Aqui vai um preâmbulo: antes de começar a coluna em si, preciso lembrar que o dia 27, este sábado, é o da reflexão anual sobre a Shoá (Holocausto), quando o mundo civilizado, lúcido, empático e humanista grita “We remember”. Lembro isso e comento algo que dias atrás me surpreendeu por eu nunca ter pensado no assunto. A amigona querida Cintia Moscovich, escritora e jornalista, disse que a minha história familiar é um “combo”. Eu ri muito, porque é uma ótima definição. Vejam bem: meus avós paternos vieram para o Brasil fugindo dos pogroms na Europa Oriental, e meus avós maternos vieram para o Brasil fugindo da Polônia (minha avó chegou aqui em 1939) no começo da Segunda Guerra. Curiosamente, meus pais têm 14 anos de diferença, e a mãe é a mais velha de cinco irmãos, enquanto meu pai é o mais novo de oito irmãos. A diferença entre esses tios é de uma geração e de duas tragédias.
Feito o preâmbulo, vamos ao texto em si, porque naturalmente ele tem tudo a ver com esse assunto, e confesso que, neste momento, não tenho condições de me focar em outra preocupação.

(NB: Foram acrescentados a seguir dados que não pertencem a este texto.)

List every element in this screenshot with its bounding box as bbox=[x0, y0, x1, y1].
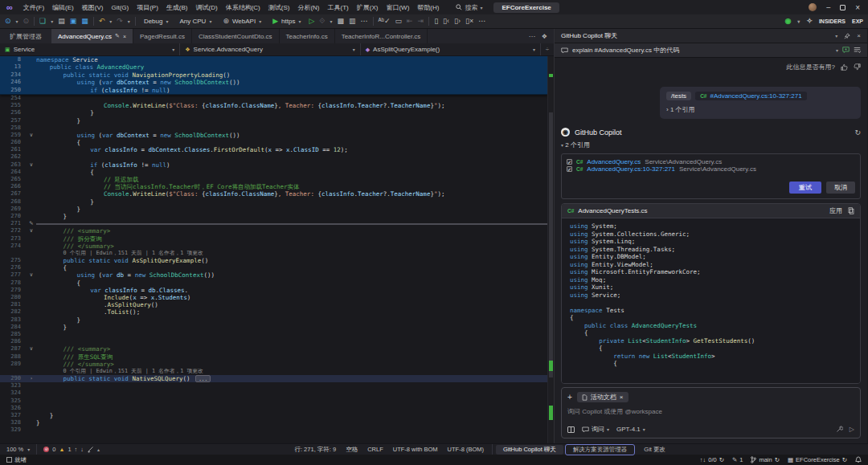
model-dropdown[interactable]: GPT-4.1▾ bbox=[616, 426, 645, 433]
document-tab[interactable]: ClassStudentCountDto.cs bbox=[192, 29, 280, 43]
send-icon[interactable]: ▷ bbox=[850, 426, 854, 433]
tools-icon[interactable] bbox=[836, 426, 843, 433]
indent-increase-icon[interactable]: ⇥ bbox=[418, 18, 424, 25]
document-tab[interactable]: TeacherInfoR...Controller.cs bbox=[335, 29, 428, 43]
code-line[interactable]: 328} bbox=[0, 419, 547, 426]
comment-icon[interactable]: ▭ bbox=[395, 18, 403, 25]
tab-options-icon[interactable]: ❖ bbox=[542, 33, 547, 40]
minimize-button[interactable]: – bbox=[826, 3, 830, 11]
copilot-dropdown-icon[interactable]: ▾ bbox=[797, 18, 800, 24]
sticky-scroll[interactable]: 8namespace Service13public class Advance… bbox=[0, 56, 547, 95]
reference-row[interactable]: ✓C#AdvancedQuery.csService\AdvancedQuery… bbox=[567, 158, 855, 165]
active-document-chip[interactable]: 活动文档 × bbox=[577, 392, 628, 402]
prompt-history-dropdown[interactable]: explain #AdvancedQuery.cs 中的代码 ▾ bbox=[555, 43, 867, 58]
editor-scrollbar[interactable] bbox=[547, 56, 554, 443]
bookmark-prev-icon[interactable]: ▯‹ bbox=[443, 18, 449, 25]
git-branch[interactable]: main↻ bbox=[751, 456, 780, 463]
reference-checkbox[interactable]: ✓ bbox=[567, 159, 572, 165]
code-line[interactable]: 257} bbox=[0, 117, 547, 124]
fold-toggle-icon[interactable]: ∨ bbox=[27, 227, 36, 235]
live-share-icon[interactable]: ✧ bbox=[806, 18, 813, 25]
code-line[interactable]: 265// 延迟加载 bbox=[0, 176, 547, 183]
code-line[interactable]: 281.AsSplitQuery() bbox=[0, 301, 547, 308]
pin-icon[interactable] bbox=[844, 33, 850, 39]
code-line[interactable]: 258 bbox=[0, 124, 547, 132]
code-line[interactable]: 266// 当访问classInfo.Teacher时，EF Core将自动加载… bbox=[0, 183, 547, 190]
code-line[interactable]: 256} bbox=[0, 109, 547, 116]
save-icon[interactable]: ▣ bbox=[70, 18, 77, 25]
bookmark-overflow-icon[interactable]: ⋯ bbox=[478, 18, 485, 25]
member-dropdown[interactable]: ◆ AsSplitQueryExample()▾ bbox=[361, 43, 541, 55]
spell-check-icon[interactable]: ᴬᵇ✓ bbox=[379, 18, 391, 25]
tab-extension-manager[interactable]: 扩展管理器 bbox=[0, 29, 51, 43]
code-line[interactable]: 259∨using (var dbContext = new SchoolDbC… bbox=[0, 132, 547, 139]
bookmark-next-icon[interactable]: ▯› bbox=[454, 18, 461, 25]
undo-icon[interactable]: ↶ bbox=[99, 18, 105, 25]
restore-button[interactable] bbox=[840, 5, 845, 10]
copilot-status-icon[interactable]: ◉ bbox=[785, 18, 792, 25]
startup-project-dropdown[interactable]: ⊛WebAPI▾ bbox=[219, 17, 264, 26]
start-debug-button[interactable]: ▶https▾ bbox=[269, 17, 304, 26]
menu-item[interactable]: 分析(N) bbox=[293, 2, 323, 13]
document-tab[interactable]: PagedResult.cs bbox=[133, 29, 192, 43]
code-line[interactable]: 287∨/// <summary> bbox=[0, 345, 547, 353]
code-line[interactable]: 250if (classInfo != null) bbox=[0, 87, 547, 94]
code-line[interactable]: 273/// 拆分查询 bbox=[0, 235, 547, 243]
prev-issue-icon[interactable]: ↑ bbox=[75, 446, 78, 453]
platform-dropdown[interactable]: Any CPU▾ bbox=[176, 17, 215, 26]
code-line[interactable]: 288/// 原生SQL查询 bbox=[0, 353, 547, 361]
code-line[interactable]: 261var classInfo = dbContext.Classes.Fir… bbox=[0, 146, 547, 153]
code-line[interactable]: 325 bbox=[0, 398, 547, 405]
undo-dropdown-icon[interactable]: ▾ bbox=[109, 18, 112, 24]
back-dropdown-icon[interactable]: ▾ bbox=[16, 18, 18, 24]
code-line[interactable]: 234public static void NavigationProperty… bbox=[0, 71, 547, 79]
code-line[interactable]: 272∨/// <summary> bbox=[0, 227, 547, 235]
codelens-row[interactable]: 0 个引用 | Edwin，151 天前 | 1 名作者，1 项更改 bbox=[0, 368, 547, 375]
open-file-icon[interactable]: ▤ bbox=[58, 18, 65, 25]
menu-item[interactable]: Git(G) bbox=[107, 2, 133, 13]
menu-item[interactable]: 视图(V) bbox=[78, 2, 108, 13]
menu-item[interactable]: 扩展(X) bbox=[353, 2, 383, 13]
code-line[interactable]: 255Console.WriteLine($"Class: {classInfo… bbox=[0, 102, 547, 109]
project-dropdown[interactable]: ▣ Service▾ bbox=[0, 43, 180, 55]
tab-pin-icon[interactable]: ✎ bbox=[115, 33, 120, 39]
reference-checkbox[interactable]: ✓ bbox=[567, 166, 572, 172]
encoding-alt[interactable]: UTF-8 (BOM) bbox=[448, 446, 484, 454]
copy-icon[interactable] bbox=[848, 207, 854, 214]
close-panel-icon[interactable]: × bbox=[857, 32, 861, 39]
menu-item[interactable]: 测试(S) bbox=[264, 2, 294, 13]
redo-dropdown-icon[interactable]: ▾ bbox=[128, 18, 130, 24]
user-references-toggle[interactable]: › 1 个引用 bbox=[666, 105, 854, 114]
menu-item[interactable]: 体系结构(C) bbox=[222, 2, 264, 13]
reference-link[interactable]: AdvancedQuery.cs:10-327:271 bbox=[587, 165, 675, 173]
configuration-dropdown[interactable]: Debug▾ bbox=[141, 17, 172, 26]
code-line[interactable]: 262 bbox=[0, 153, 547, 161]
thumbs-up-icon[interactable] bbox=[841, 63, 848, 71]
navigate-forward-icon[interactable]: ⊙ bbox=[23, 18, 30, 25]
history-list-icon[interactable] bbox=[854, 47, 861, 54]
navigate-back-icon[interactable]: ⊙ bbox=[5, 18, 11, 25]
code-line[interactable]: 254 bbox=[0, 95, 547, 102]
menu-item[interactable]: 窗口(W) bbox=[382, 2, 413, 13]
code-line[interactable]: 13public class AdvancedQuery bbox=[0, 63, 547, 71]
code-block-body[interactable]: using System;using System.Collections.Ge… bbox=[562, 218, 860, 383]
code-line[interactable]: 275public static void AsSplitQueryExampl… bbox=[0, 257, 547, 264]
solution-name-chip[interactable]: EFCoreExercise bbox=[493, 2, 559, 13]
code-line[interactable]: 260{ bbox=[0, 139, 547, 146]
apply-button[interactable]: 应用 bbox=[829, 206, 842, 215]
bookmark-clear-icon[interactable]: ▯× bbox=[465, 18, 473, 25]
scrollbar-thumb[interactable] bbox=[549, 112, 553, 377]
regenerate-icon[interactable]: ↻ bbox=[854, 128, 861, 137]
code-line[interactable]: 274/// </summary> bbox=[0, 243, 547, 250]
code-line[interactable]: 327} bbox=[0, 412, 547, 419]
code-cleanup-icon[interactable] bbox=[87, 446, 94, 453]
new-project-icon[interactable]: ❏ bbox=[39, 18, 46, 25]
code-line[interactable]: 270} bbox=[0, 213, 547, 220]
retry-button[interactable]: 重试 bbox=[789, 182, 821, 194]
code-line[interactable]: 323 bbox=[0, 382, 547, 390]
search-box[interactable]: 搜索 ▾ bbox=[456, 3, 482, 12]
code-line[interactable]: 276{ bbox=[0, 264, 547, 271]
menu-item[interactable]: 文件(F) bbox=[19, 2, 48, 13]
menu-item[interactable]: 编辑(E) bbox=[48, 2, 78, 13]
panel-tab[interactable]: Git 更改 bbox=[637, 445, 673, 455]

Você dirá: cara chato! E eu responderei: sim, sou!
Essa é uma conversa que já tive algumas vezes com meu querido amigo Roger Machado, atual treinador do Juventude e eterno ídolo do Grêmio. Se precisar ser chato, maçante, insuportável, na defesa de valores ou de uma causa que certamente é justa, aguentem-me, porque seguirei adiante mandando às favas os narizes torcidos. Eu e o Roger temos temperamentos e visões de mundo muito parecidos, e me orgulho de tê-lo como ídolo.
Mas, enfim, sou defensor das lutas identitárias e serei incansável na tentativa de iluminar caminhos nesse assunto. Naturalmente, faço isso com a alma quando se trata da minoria a qual pertenço.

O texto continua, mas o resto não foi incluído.